- Born: Anne Penoyre 1 January 1751 Spanish Town, Colony of Jamaica
- Died: 6 September 1827 (aged 76) Bath, Somerset, England
- Spouse: Francis Rigby Brodbelt
- Children: Francis Rigby Brodbelt Stallard Penoyre
- Writing career
- Genre: Letter writing

= Anne Brodbelt =

(1751–1827), British Jamaican letter writer and social observer

Anne Brodbelt née Anne Penoyre (1 January 1751 – 6 September 1827) was a British – Jamaican letter writer and social observer.

==Life==
Brodbelt was born in Spanish Town, Colony of Jamaica, into a family long established there, and she married a physician named Francis Rigby Brodbelt, also of a West Indian family who served as doctors, members of the assembly or judiciary, or as soldiers for many generations in the colonial West Indies. Both the Penoyres and Brodbelts owned plantations in Jamaica.

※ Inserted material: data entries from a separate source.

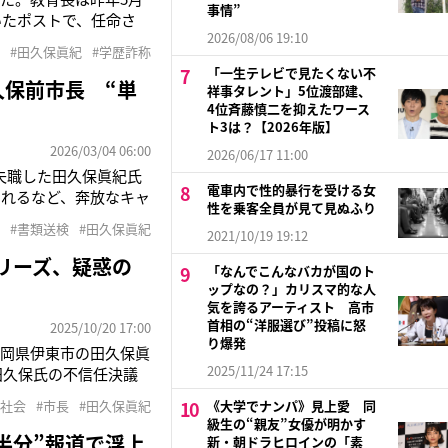
事情”
いたポストで、任命さ
2026/08/06 19:10
年となっている。お騒が
#田久保眞紀
#学歴詐称
事情”があるという。
「一生テレビで見たくない不
久保前市長 “単
祥事タレント」5位渡部建、
4位斉藤慎二を抑えたワース
ト3は？【2026年版】
2026/03/04 06:00
2026/06/17 11:00
失職した田久保眞紀氏
電車内で性的暴行を受ける女
されるなど、奔放なキャ
性を乗客全員が見て見ぬふり
検に書類送検された。
#書類送検
#田久保眞紀
2021/10/19 19:12
日に静岡県警から任意
リーズ、疑惑の
「なんでこんなバカが国のト
ップなの？」カリスマ的な人
気を誇るアーティスト 高市
首相の“洋服選び”投稿に怒
2025/10/20 17:00
り爆発
静岡県伊東市の田久保眞
2025/11/24 17:15
田久保氏の不信任決議
9人が不信任決議案に
#社会
#市長
#田久保眞紀
《大学でナンパ》見上愛 同
が可決される見通し
級生の“親友”女優が明かす
半分”報道で浮上
新・朝ドラヒロインの「素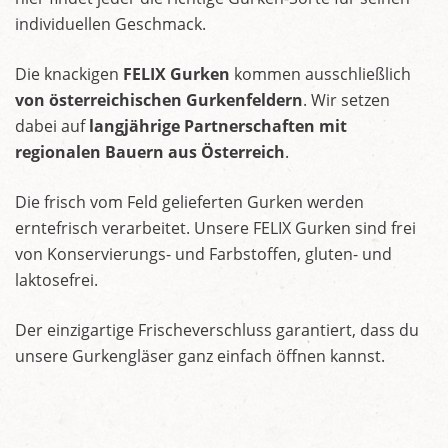
individuellen Geschmack.
Die knackigen
FELIX Gurken
kommen ausschließlich
von österreichischen Gurkenfeldern
. Wir setzen
dabei auf
langjährige Partnerschaften mit
regionalen Bauern aus Österreich
.
Die frisch vom Feld gelieferten Gurken werden
erntefrisch verarbeitet. Unsere FELIX Gurken sind frei
von Konservierungs- und Farbstoffen, gluten- und
laktosefrei.
Der einzigartige Frischeverschluss garantiert, dass du
unsere Gurkengläser ganz einfach öffnen kannst.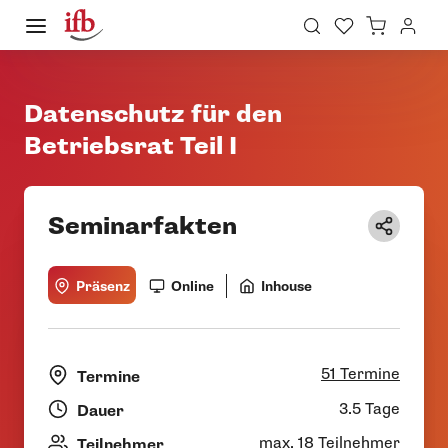
Datenschutz für den
Betriebsrat Teil I
Seminarfakten
Präsenz
Online
Inhouse
51 Termine
Termine
3.5 Tage
Dauer
max. 18 Teilnehmer
Teilnehmer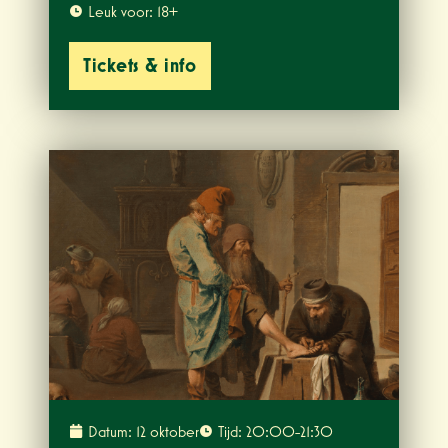
Leuk voor: 18+
Tickets & info
Datum: 12 oktober
Tijd: 20:00-21:30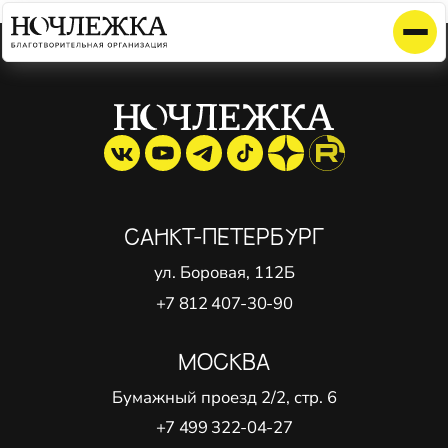
Элемент не найден!
САНКТ-ПЕТЕРБУРГ
ул. Боровая, 112Б
+7 812 407-30-90
МОСКВА
Бумажный проезд 2/2, стр. 6
+7 499 322-04-27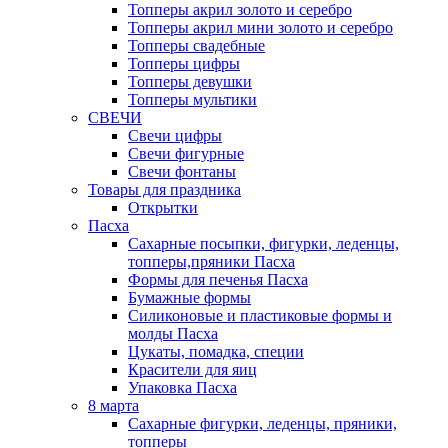
Топперы акрил золото и серебро
Топперы акрил мини золото и серебро
Топперы свадебные
Топперы цифры
Топперы девушки
Топперы мультики
СВЕЧИ
Свечи цифры
Свечи фигурные
Свечи фонтаны
Товары для праздника
Открытки
Пасха
Сахарные посыпки, фигурки, леденцы,
топперы,пряники Пасха
Формы для печенья Пасха
Бумажные формы
Силиконовые и пластиковые формы и
молды Пасха
Цукаты, помадка, специи
Красители для яиц
Упаковка Пасха
8 марта
Сахарные фигурки, леденцы, пряники,
топперы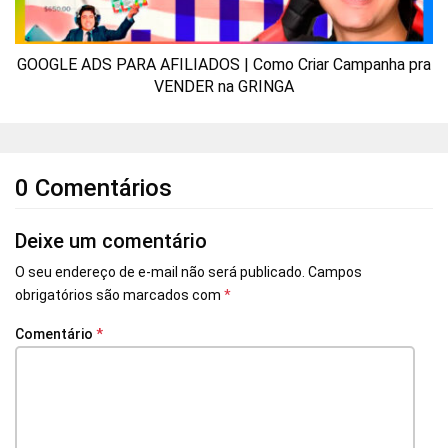
GOOGLE ADS PARA AFILIADOS | Como Criar Campanha pra
VENDER na GRINGA
0 Comentários
Deixe um comentário
O seu endereço de e-mail não será publicado.
Campos
obrigatórios são marcados com
*
Comentário
*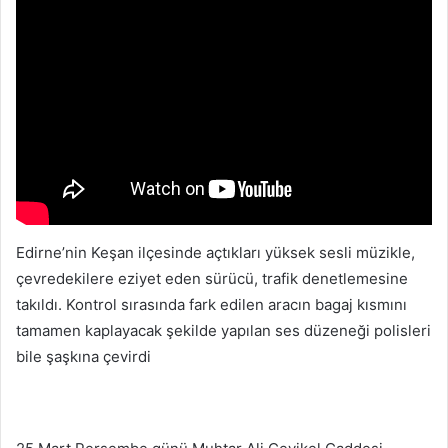
Edirne’nin Keşan ilçesinde açtıkları yüksek sesli müzikle,
çevredekilere eziyet eden sürücü, trafik denetlemesine
takıldı. Kontrol sırasında fark edilen aracın bagaj kısmını
tamamen kaplayacak şekilde yapılan ses düzeneği polisleri
bile şaşkına çevirdi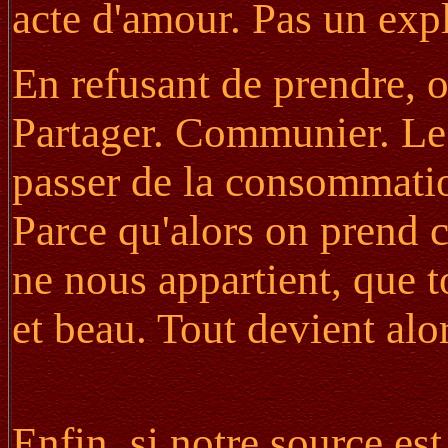
acte d'amour. Pas un expl
En refusant de prendre, o
Partager. Communier. Le j
passer de la consommatio
Parce qu'alors on prend c
ne nous appartient, que t
et beau. Tout devient alo
Enfin, si notre source e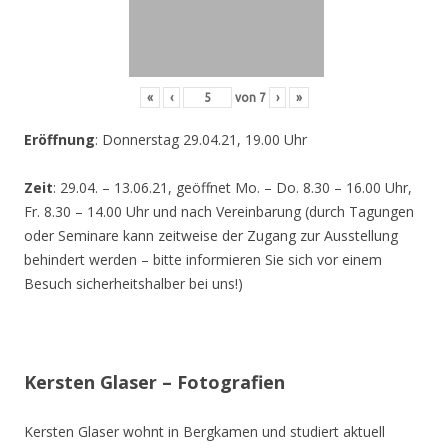
«
‹
von
7
›
»
Eröffnung
: Donnerstag 29.04.21, 19.00 Uhr
Zeit
: 29.04. – 13.06.21, geöffnet Mo. – Do. 8.30 – 16.00 Uhr,
Fr. 8.30 – 14.00 Uhr und nach Vereinbarung (durch Tagungen
oder Seminare kann zeitweise der Zugang zur Ausstellung
behindert werden – bitte informieren Sie sich vor einem
Besuch sicherheitshalber bei uns!)
Kersten Glaser – Fotografien
Kersten Glaser wohnt in Bergkamen und studiert aktuell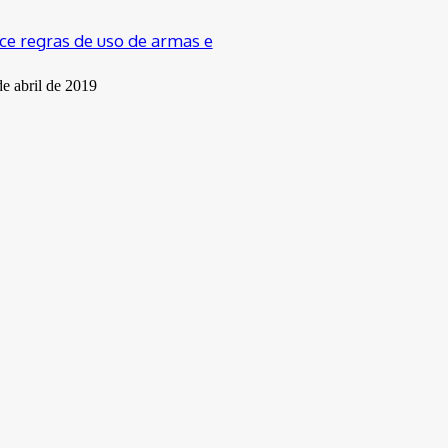
e regras de uso de armas e
de abril de 2019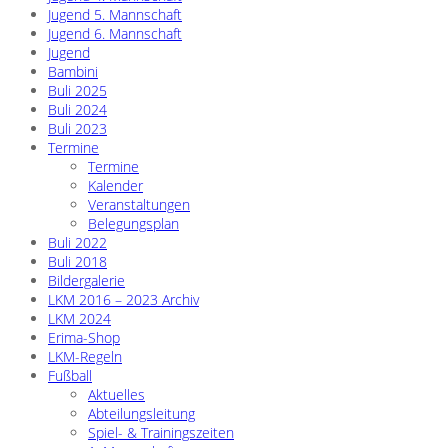
Jugend 5. Mannschaft
Jugend 6. Mannschaft
Jugend
Bambini
Buli 2025
Buli 2024
Buli 2023
Termine
Termine
Kalender
Veranstaltungen
Belegungsplan
Buli 2022
Buli 2018
Bildergalerie
LKM 2016 – 2023 Archiv
LKM 2024
Erima-Shop
LKM-Regeln
Fußball
Aktuelles
Abteilungsleitung
Spiel- & Trainingszeiten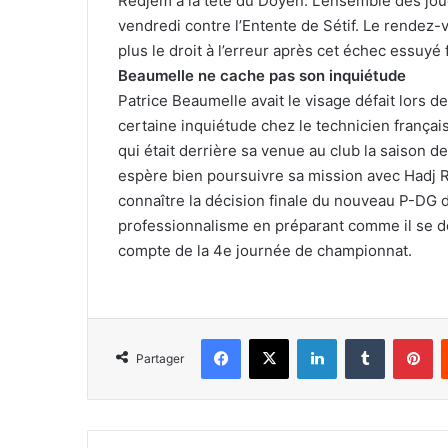
Redjem à la tête du Doyen. L’ensemble des jou
vendredi contre l’Entente de Sétif. Le rendez-v
plus le droit à l’erreur après cet échec essuy
Beaumelle ne cache pas son inquiétude
Patrice Beaumelle avait le visage défait lors d
certaine inquiétude chez le technicien français
qui était derrière sa venue au club la saison de
espère bien poursuivre sa mission avec Hadj 
connaître la décision finale du nouveau P-DG 
professionnalisme en préparant comme il se do
compte de la 4e journée de championnat.
Facebook
X
Linkedin
Tumblr
Pi
Partager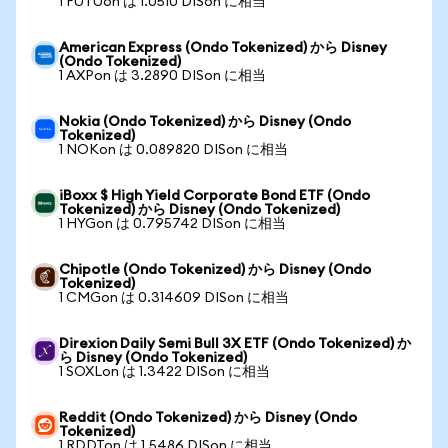
1 FUTUon は 1.0510 DISon に相当
American Express (Ondo Tokenized) から Disney
(Ondo Tokenized)
1 AXPon は 3.2890 DISon に相当
Nokia (Ondo Tokenized) から Disney (Ondo
Tokenized)
1 NOKon は 0.089820 DISon に相当
iBoxx $ High Yield Corporate Bond ETF (Ondo
Tokenized) から Disney (Ondo Tokenized)
1 HYGon は 0.795742 DISon に相当
Chipotle (Ondo Tokenized) から Disney (Ondo
Tokenized)
1 CMGon は 0.314609 DISon に相当
Direxion Daily Semi Bull 3X ETF (Ondo Tokenized) か
ら Disney (Ondo Tokenized)
1 SOXLon は 1.3422 DISon に相当
Reddit (Ondo Tokenized) から Disney (Ondo
Tokenized)
1 RDDTon は 1.5486 DISon に相当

She is known today because she wrote long descriptive letters to her children who were being educated in England, away from the slave-owning plantocracy in the West Indies. They describe her life and local events. Her husband died in 1795 and a memorial by John Bacon was made for him. Brodbelt relocated to Bath, where she died in 1827.

==Legacy==
Her letters were passed down the family, and they were finally published in 1938 by Geraldine Mozley who was her great-great-granddaughter. Also a member of council and a medical doctor, her son Francis was left property in Jamaica, landed estates in England, property in the City of London, and £120,000, by a number of benefactors including Anne's relative, Thomas Stallard Penoyre of the Moor, a merchant and apothecary of London and a member of the land-owning gentry of Herefordshire. As a condition of the Penoyre inheritance, Francis changed his name in 1824 to Francis Rigby Brodbelt Stallard Penoyre, and he relocated to Herefordshire, London, and Bath.